I went ziplining for my 42nd birthday. The first time I went was several years ago at a women’s retreat. What I remember most about that time was being terrified on the platform, utterly afraid and unable to step out into thin air. I finally made it off the platform after I sat down and ungracefully shuffled my way off.
This time was completely different. I stepped off right away, every single time–six ziplines in total.
In March I underwent a twenty-one day fast while God spoke to me on fear issues (you remember, the mouse invasion time). I’ve been going through “Believing God” a Beth Moore Bible study since July first. I know that the stepping right off the platform six times had everything to do with God moving in my life and speaking to me about fear and faith.
I was also keeping my eyes on the line this time and not looking down so much. This is where my faith is these days–not looking down but moving forward. This goes for my writing, as well as other areas where I’m longing.

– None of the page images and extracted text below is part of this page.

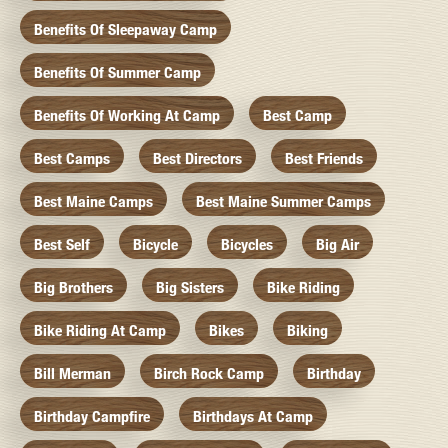
Benefits Of Sleepaway Camp
Benefits Of Summer Camp
Benefits Of Working At Camp
Best Camp
Best Camps
Best Directors
Best Friends
Best Maine Camps
Best Maine Summer Camps
Best Self
Bicycle
Bicycles
Big Air
Big Brothers
Big Sisters
Bike Riding
Bike Riding At Camp
Bikes
Biking
Bill Merman
Birch Rock Camp
Birthday
Birthday Campfire
Birthdays At Camp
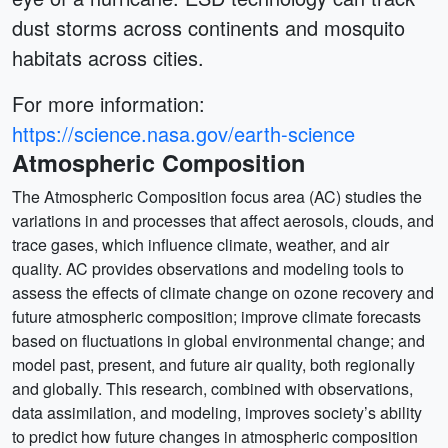
dust storms across continents and mosquito
habitats across cities.
For more information:
https://science.nasa.gov/earth-science
Atmospheric Composition
The Atmospheric Composition focus area (AC) studies the
variations in and processes that affect aerosols, clouds, and
trace gases, which influence climate, weather, and air
quality. AC provides observations and modeling tools to
assess the effects of climate change on ozone recovery and
future atmospheric composition; improve climate forecasts
based on fluctuations in global environmental change; and
model past, present, and future air quality, both regionally
and globally. This research, combined with observations,
data assimilation, and modeling, improves society’s ability
to predict how future changes in atmospheric composition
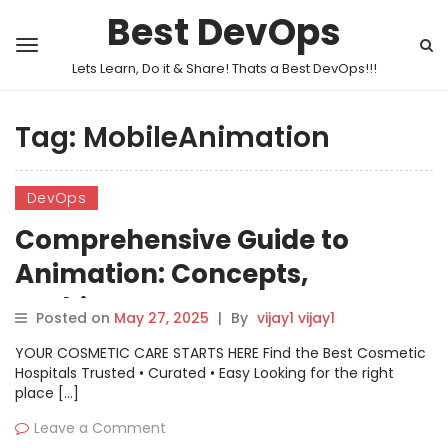
Best DevOps
Lets Learn, Do it & Share! Thats a Best DevOps!!!
Tag:
MobileAnimation
DevOps
Comprehensive Guide to
Animation: Concepts,
Architecture, Use Cases
Posted on
May 27, 2025
|
By
vijay1 vijay1
YOUR COSMETIC CARE STARTS HERE Find the Best Cosmetic
Hospitals Trusted • Curated • Easy Looking for the right
place […]
Leave a Comment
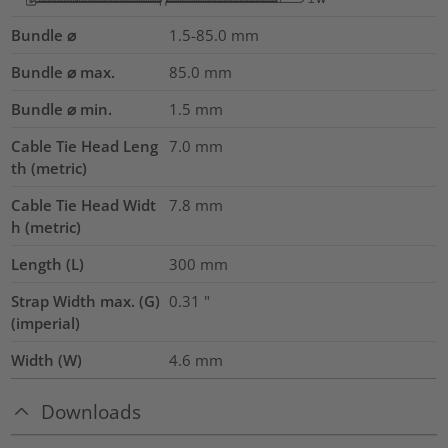
Bundle ⌀
1.5-85.0
mm
Bundle ⌀ max.
85.0
mm
Bundle ⌀ min.
1.5
mm
Cable Tie Head Leng
7.0
mm
th (metric)
Cable Tie Head Widt
7.8
mm
h (metric)
Length (L)
300
mm
Strap Width max. (G)
0.31
"
(imperial)
Width (W)
4.6
mm
Downloads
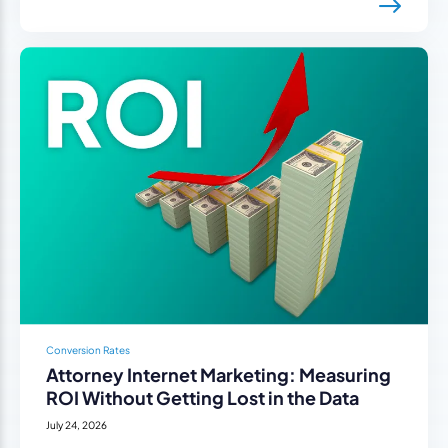
Conversion Rates
Attorney Internet Marketing: Measuring
ROI Without Getting Lost in the Data
July 24, 2026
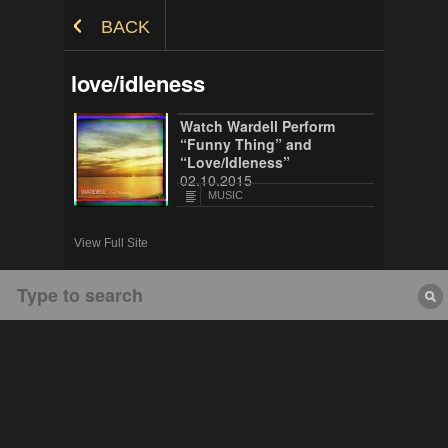
Skip to Content
BACK
love/idleness
Watch Wardell Perform
“Funny Thing” and
“Love/Idleness”
02.10.2015
MUSIC
View Full Site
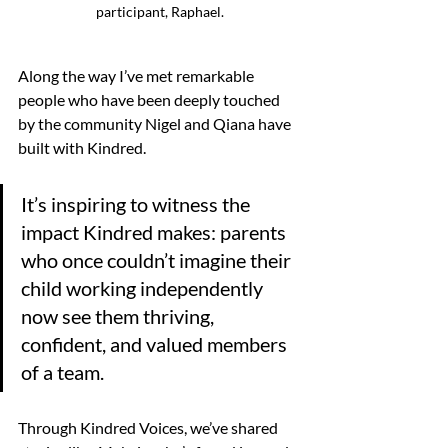
participant, Raphael.
Along the way I’ve met remarkable 
people who have been deeply touched 
by the community Nigel and Qiana have 
built with Kindred. 
It’s inspiring to witness the 
impact Kindred makes: parents 
who once couldn’t imagine their 
child working independently 
now see them thriving, 
confident, and valued members 
of a team. 
Through Kindred Voices, we’ve shared 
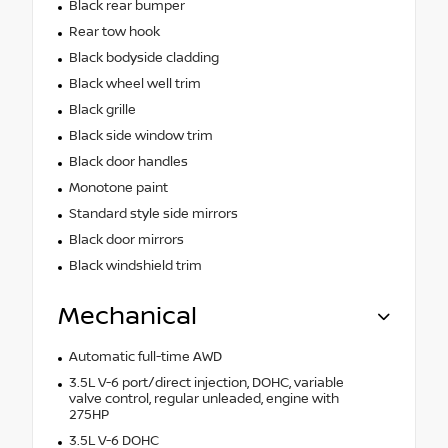
Black rear bumper
Rear tow hook
Black bodyside cladding
Black wheel well trim
Black grille
Black side window trim
Black door handles
Monotone paint
Standard style side mirrors
Black door mirrors
Black windshield trim
Mechanical
Automatic full-time AWD
3.5L V-6 port/direct injection, DOHC, variable
valve control, regular unleaded, engine with
275HP
3.5L V-6 DOHC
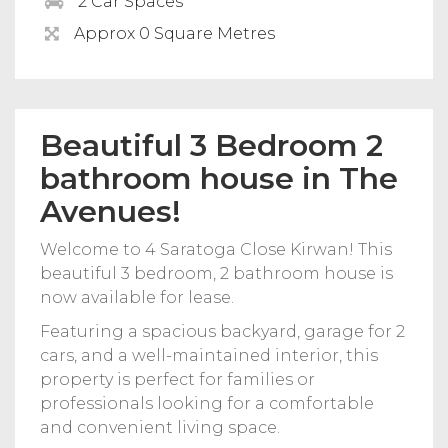
2 Car Spaces
Approx 0 Square Metres
Beautiful 3 Bedroom 2
bathroom house in The
Avenues!
Welcome to 4 Saratoga Close Kirwan! This
beautiful 3 bedroom, 2 bathroom house is
now available for lease.
Featuring a spacious backyard, garage for 2
cars, and a well-maintained interior, this
property is perfect for families or
professionals looking for a comfortable
and convenient living space.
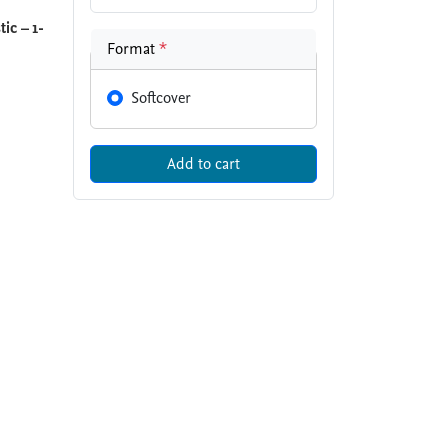
ic – 1-
Format
*
Softcover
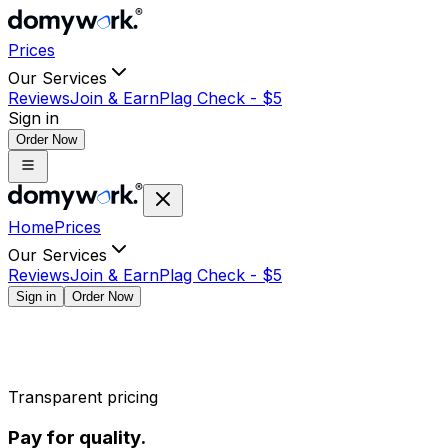
Prices
Our Services
Reviews
Join & Earn
Plag Check -
$
5
Sign in
Order Now
Home
Prices
Our Services
Reviews
Join & Earn
Plag Check -
$
5
Sign in
Order Now
Transparent pricing
Pay for quality.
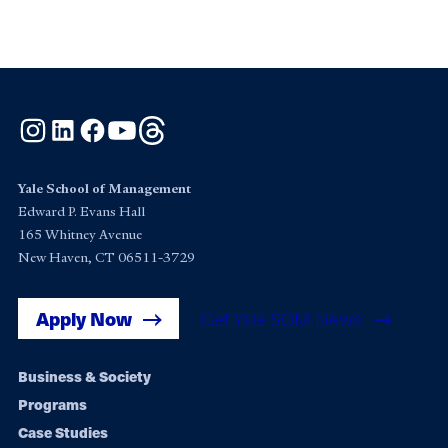
Instagram
LinkedIn
Facebook
YouTube
Threads
Yale School of Management
Edward P. Evans Hall
165 Whitney Avenue
New Haven, CT 06511-3729
Apply Now
Get Yale SOM News
Footer
Business & Society
Programs
navigation
Case Studies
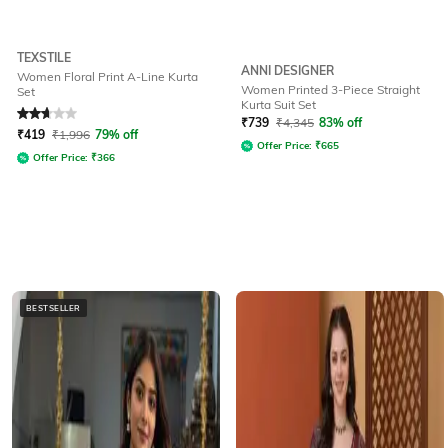
TEXSTILE
ANNI DESIGNER
Women Floral Print A-Line Kurta
Women Printed 3-Piece Straight
Set
Kurta Suit Set
Rated
2.6
out of 5
₹
739
₹
4,345
83% off
₹
419
₹
1,996
79% off
Offer Price:
₹
665
Offer Price:
₹
366
BESTSELLER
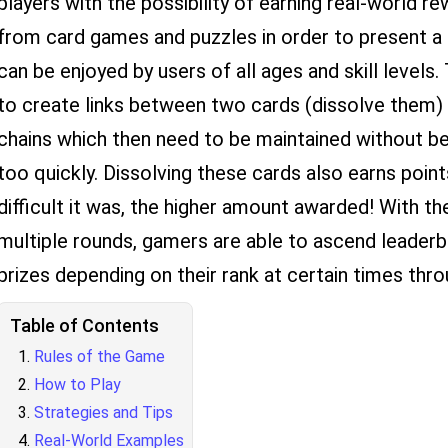
players with the possibility of earning real-world 
from card games and puzzles in order to present a
can be enjoyed by users of all ages and skill levels.
to create links between two cards (dissolve them) o
chains which then need to be maintained without be
too quickly. Dissolving these cards also earns poin
difficult it was, the higher amount awarded! With 
multiple rounds, gamers are able to ascend leaderb
prizes depending on their rank at certain times thr
Table of Contents
Rules of the Game
How to Play
Strategies and Tips
Real-World Examples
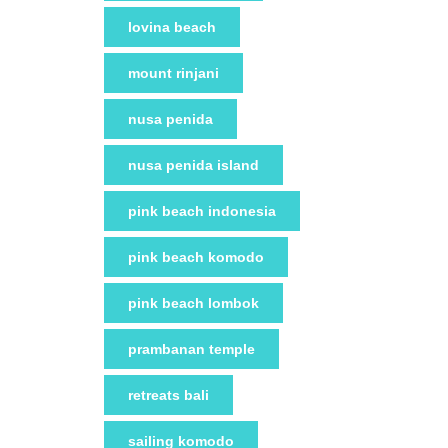
lovina beach
mount rinjani
nusa penida
nusa penida island
pink beach indonesia
pink beach komodo
pink beach lombok
prambanan temple
retreats bali
sailing komodo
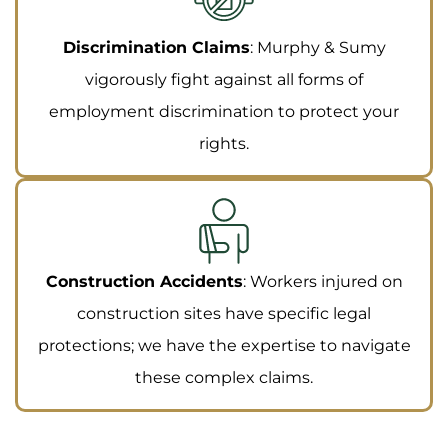
Discrimination Claims
: Murphy & Sumy
vigorously fight against all forms of
employment discrimination to protect your
rights.
Construction Accidents
: Workers injured on
construction sites have specific legal
protections; we have the expertise to navigate
these complex claims.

The last two ziplines were longer and I stepped off no problem but my hand was gripping the device that controlled the steering so tightly that I had blisters. Still trying to keep some semblance of control. And all that brought was pain, not the glorious freedom I had felt on the other lines.
Ziplining and faith is an intense combination because in faith you can’t even see the cables, only the platform in the distance. And the platform is the place where God’s purposes and you heart’s desire meet.
And there’s only one way to get there: Step off the ledge and believe God can get you there, that God has a hold of you and He will not let you go.
Regardless of the height from which you are stepping into the unknown, step. Trust God, the Author and Finisher of our faith. Only stop looking down and step.
In what ways have you experienced ziplining faith? Do you spend more time looking down or stepping forward into the unknown?